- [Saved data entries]
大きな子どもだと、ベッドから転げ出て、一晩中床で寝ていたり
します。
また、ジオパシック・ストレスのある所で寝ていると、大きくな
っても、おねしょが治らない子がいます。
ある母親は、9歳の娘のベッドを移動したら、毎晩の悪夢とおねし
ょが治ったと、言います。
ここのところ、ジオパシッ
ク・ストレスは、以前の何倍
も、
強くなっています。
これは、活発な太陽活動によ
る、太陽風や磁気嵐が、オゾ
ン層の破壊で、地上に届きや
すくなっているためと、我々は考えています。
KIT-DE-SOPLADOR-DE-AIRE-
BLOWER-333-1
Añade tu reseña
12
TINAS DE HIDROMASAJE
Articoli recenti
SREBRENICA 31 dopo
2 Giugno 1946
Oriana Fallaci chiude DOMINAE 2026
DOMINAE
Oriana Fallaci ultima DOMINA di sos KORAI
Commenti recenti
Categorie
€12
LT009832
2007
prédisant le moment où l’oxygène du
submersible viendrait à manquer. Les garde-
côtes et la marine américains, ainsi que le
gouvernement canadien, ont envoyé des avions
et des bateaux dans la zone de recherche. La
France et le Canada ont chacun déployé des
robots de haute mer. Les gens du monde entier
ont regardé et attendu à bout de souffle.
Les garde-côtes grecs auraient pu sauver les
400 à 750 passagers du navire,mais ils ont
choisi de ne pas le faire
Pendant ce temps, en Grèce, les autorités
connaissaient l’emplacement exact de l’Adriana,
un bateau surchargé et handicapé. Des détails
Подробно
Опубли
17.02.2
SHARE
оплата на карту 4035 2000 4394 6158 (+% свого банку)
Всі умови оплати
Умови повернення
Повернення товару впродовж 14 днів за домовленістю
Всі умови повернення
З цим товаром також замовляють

- [Problem to work on]
Look above for the line containing "choisi de ne pas le faire", then transcribe it and all lines after it through the last, exactly and with nothing else.

- [Answer to the problem]
choisi de ne pas le faire
Pendant ce temps, en Grèce, les autorités
connaissaient l’emplacement exact de l’Adriana,
un bateau surchargé et handicapé. Des détails
Подробно
Опубли
17.02.2
SHARE
оплата на карту 4035 2000 4394 6158 (+% свого банку)
Всі умови оплати
Умови повернення
Повернення товару впродовж 14 днів за домовленістю
Всі умови повернення
З цим товаром також замовляють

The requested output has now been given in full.